If not, it’s time to include user feedback and pivot your solution. This phase will require some time from your side: you’ll need to revise your prototype over and over again until you’re confident about the user desirability of the solution.

Market fit.

Step 14

Do you have a clear understanding of the business model?
Having a solution that the user desires is great. This iconic moment marks the passage from desirability to viability, from solution fit to market fit. Now, we need to check whether our validated solution is viable: in other words, can we make money out of it?
To get started, we created the Business Model Kit, a tool that helps you highlight the stakeholders involved in the new product or service, and the value exchange between them.
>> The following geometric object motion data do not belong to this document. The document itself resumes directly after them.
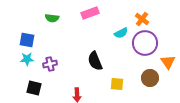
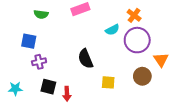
blue square: (27, 40) -> (29, 41), moved
cyan star: (27, 59) -> (15, 89), moved
black square: (34, 88) -> (48, 87), moved

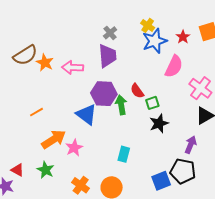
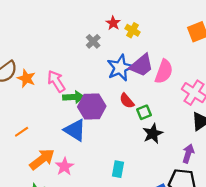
red star: (183, 37) -> (113, 23), moved
blue star: (155, 41) -> (120, 68), moved
purple trapezoid: (107, 56) -> (141, 65), moved, turned 60
pink arrow: (73, 67) -> (56, 81), turned 60
green arrow: (121, 105) -> (73, 97), moved, turned 102

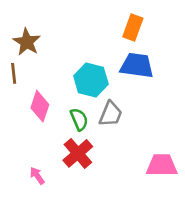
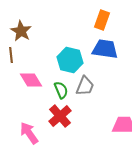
pink diamond: (40, 106) -> (31, 80), turned -50
pink arrow: (37, 176) -> (29, 133), size x1.6

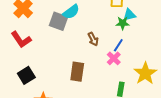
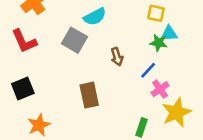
gray square: (58, 21) -> (74, 40), moved
pink cross: (114, 58) -> (160, 89), moved
brown rectangle: (77, 72) -> (89, 95), turned -30

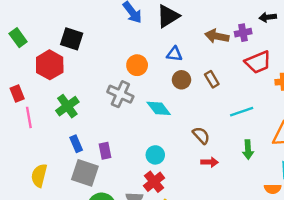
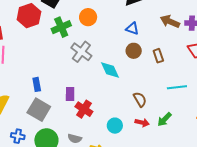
orange circle: (137, 65) -> (88, 17), moved
green cross: (67, 106) -> (61, 27), moved
green arrow: (248, 150) -> (164, 119), moved, turned 35
purple rectangle: (105, 151) -> (70, 94), moved
cyan circle: (155, 155) -> (115, 126), moved
red cross: (154, 182) -> (84, 109), moved, turned -30

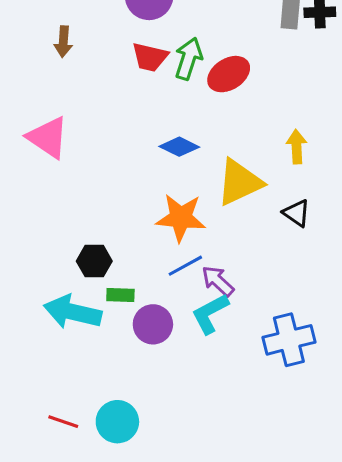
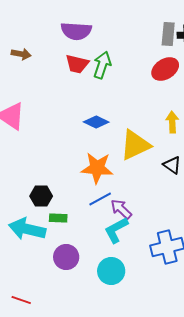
brown arrow: (63, 42) -> (21, 54), turned -84
red ellipse: (229, 74) -> (165, 69), moved
purple circle: (153, 324) -> (66, 257), moved
cyan circle: (117, 422) -> (111, 271), moved

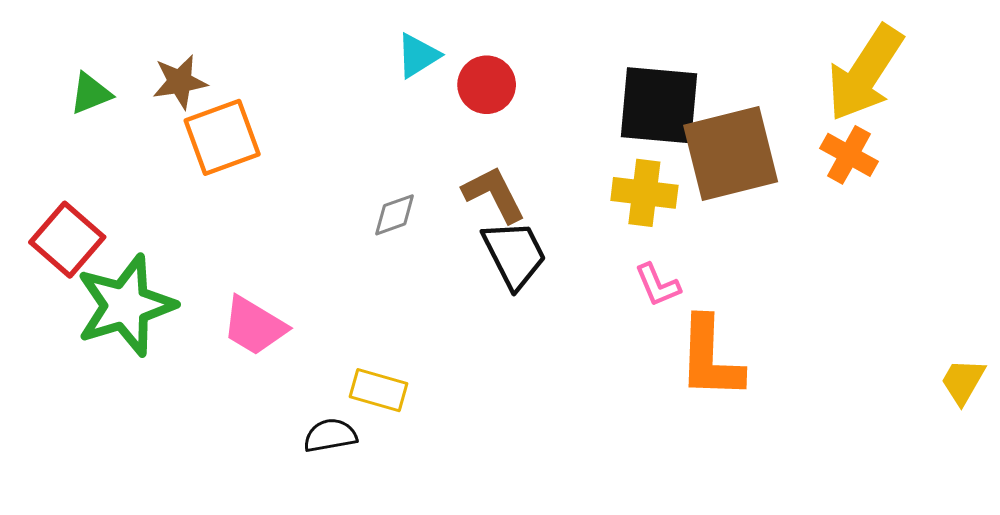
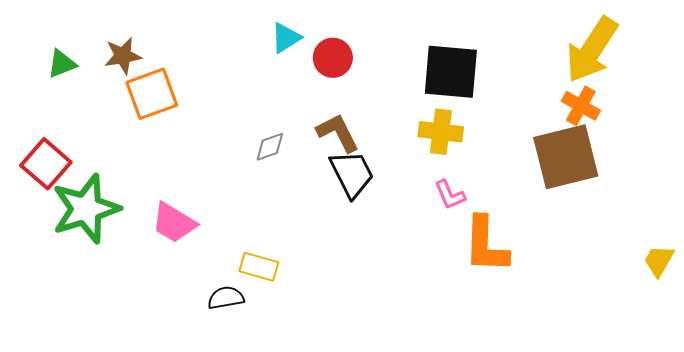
brown square: (731, 153) -> (566, 157), moved

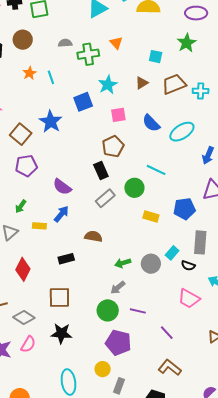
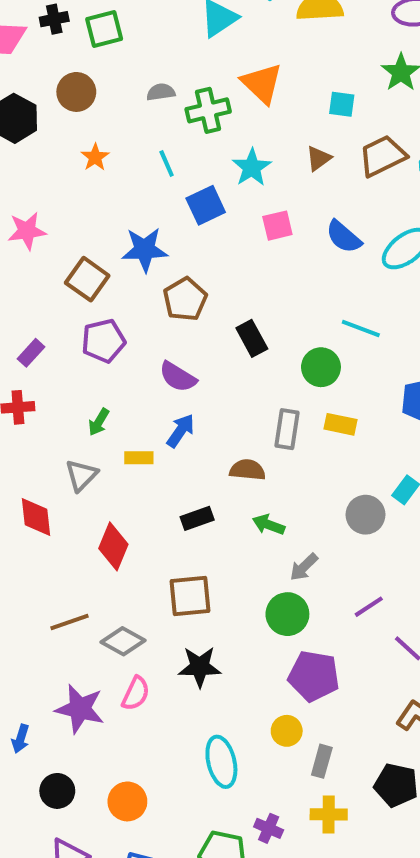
orange triangle: (116, 43) -> (262, 83), size x1.6
cyan line: (51, 77) -> (167, 163), moved
blue star: (51, 122) -> (145, 250), turned -30
brown pentagon: (113, 146) -> (185, 299), moved
gray rectangle: (105, 198) -> (287, 429), moved, turned -36
yellow rectangle: (151, 217) -> (340, 424), moved
green arrow: (123, 263) -> (269, 525), moved, turned 42
purple line: (138, 311) -> (369, 607), moved, turned -42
Is every stakeholder giving and receiving something?

Step 15

Do you have a clear value proposition?
What’s the key value that your solution provides? How does it differ from the rest of the market? If you cannot formulate this, you only have a solution – not a value offer. To do so, you can use the popular business model canvas.

Step 16

Do you have an idea of the ROI you’ll achieve with your solution?
Numbers say more than words: get your numbers straight. At this stage, a common mistake of many ventures is to focus too much time on “excel theatre”: hours and hours spent pulling sales number and costs out of the hat. To save time, we suggest looking at the high-level numbers – try out the “ballpark figures”.

Step 17

Have you mapped the business model assumptions?
What are the assumptions you’ve made about your business model? Follow again the validation track to find adequate evidence for (or reject) your hypotheses.

Step 18

Have you tested them with the right people in your ecosystem?
After mapping the assumptions, don’t forget to test them with the right target.

Step 19

Have you tested your solution quantitatively to validate desirability and willingness to pay?
Until now, you have relied mainly on qualitative testing to maximize your learnings. Once this is complete, it’s time to run a test at scale to verify if there’s still a solid willingness to commit from your users.

Step 20

Have you gotten buy-in from key stakeholders?
Often, solutions are not created in a vacuum and you need the support from the right people eg. sponsor approval for actual implementation.

Step 21

Congratulations! You’re ready to make this concept a reality.
The efforts put in so far have de-risked your solution. You now have a solution that is desirable (customers love it), and viable (you’ve identified reliable revenue streams). Work with your agile team to develop your solution, and continue to refine it as you go. Good luck!